**YOUR INSTRUCTIONS:** The listing is to be transcribed in full, with its images left out.

****************

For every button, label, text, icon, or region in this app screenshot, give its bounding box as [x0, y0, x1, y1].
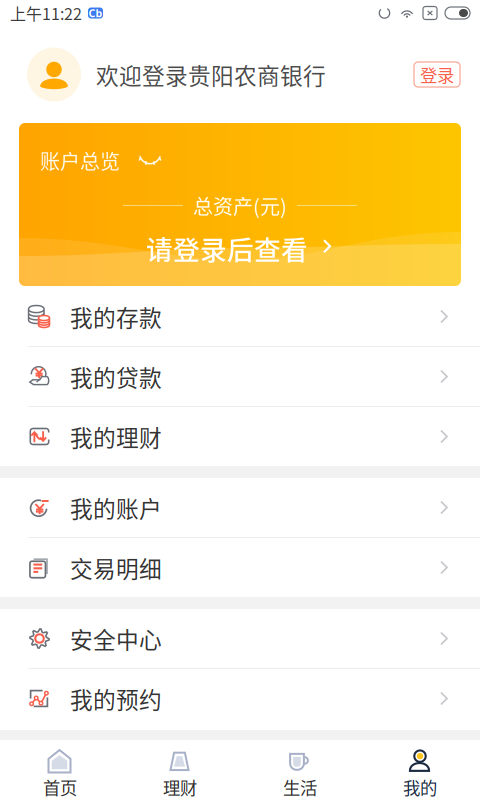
button[interactable]: 我的存款: [0, 287, 480, 347]
staticText: 首页: [43, 774, 77, 800]
staticText: 我的理财: [70, 420, 162, 453]
staticText: 交易明细: [70, 551, 162, 584]
button[interactable]: 安全中心: [0, 609, 480, 669]
button[interactable]: 我的: [360, 740, 480, 800]
staticText: 我的预约: [70, 682, 162, 715]
button[interactable]: 登录: [414, 62, 460, 87]
button[interactable]: 我的预约: [0, 669, 480, 728]
staticText: 我的存款: [70, 300, 162, 333]
button[interactable]: 我的账户: [0, 478, 480, 538]
button[interactable]: 我的贷款: [0, 347, 480, 407]
staticText: 欢迎登录贵阳农商银行: [96, 58, 326, 91]
staticText: 总资产(元): [193, 191, 287, 220]
button[interactable]: 交易明细: [0, 538, 480, 597]
staticText: 安全中心: [70, 622, 162, 655]
staticText: 登录: [420, 62, 454, 87]
staticText: 我的账户: [70, 491, 162, 524]
staticText: 我的贷款: [70, 360, 162, 393]
staticText: Cb: [88, 6, 102, 20]
staticText: 理财: [163, 774, 197, 800]
staticText: 生活: [283, 774, 317, 800]
staticText: 账户总览: [40, 146, 120, 175]
button[interactable]: 生活: [240, 740, 360, 800]
staticText: 请登录后查看: [146, 229, 308, 268]
button[interactable]: 理财: [120, 740, 240, 800]
button[interactable]: 首页: [0, 740, 120, 800]
staticText: 我的: [403, 774, 437, 800]
staticText: 上午11:22: [10, 1, 82, 25]
button[interactable]: 我的理财: [0, 407, 480, 466]
button[interactable]: 请登录后查看: [146, 229, 334, 268]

****************

**FINAL ANSWER:**
For every button, label, text, icon, or region in this app screenshot, give its bounding box as [x0, y0, x1, y1].
button[interactable]: 我的存款: [0, 287, 480, 347]
staticText: 首页: [43, 774, 77, 800]
staticText: 我的理财: [70, 420, 162, 453]
staticText: 交易明细: [70, 551, 162, 584]
button[interactable]: 安全中心: [0, 609, 480, 669]
button[interactable]: 我的: [360, 740, 480, 800]
staticText: 我的预约: [70, 682, 162, 715]
button[interactable]: 登录: [414, 62, 460, 87]
button[interactable]: 我的预约: [0, 669, 480, 728]
staticText: 我的存款: [70, 300, 162, 333]
button[interactable]: 我的账户: [0, 478, 480, 538]
button[interactable]: 我的贷款: [0, 347, 480, 407]
staticText: 欢迎登录贵阳农商银行: [96, 58, 326, 91]
staticText: 总资产(元): [193, 191, 287, 220]
button[interactable]: 交易明细: [0, 538, 480, 597]
staticText: 安全中心: [70, 622, 162, 655]
staticText: 登录: [420, 62, 454, 87]
staticText: 我的账户: [70, 491, 162, 524]
staticText: 我的贷款: [70, 360, 162, 393]
staticText: Cb: [88, 6, 102, 20]
staticText: 理财: [163, 774, 197, 800]
staticText: 生活: [283, 774, 317, 800]
staticText: 账户总览: [40, 146, 120, 175]
button[interactable]: 生活: [240, 740, 360, 800]
staticText: 请登录后查看: [146, 229, 308, 268]
button[interactable]: 理财: [120, 740, 240, 800]
button[interactable]: 首页: [0, 740, 120, 800]
staticText: 我的: [403, 774, 437, 800]
staticText: 上午11:22: [10, 1, 82, 25]
button[interactable]: 我的理财: [0, 407, 480, 466]
button[interactable]: 请登录后查看: [146, 229, 334, 268]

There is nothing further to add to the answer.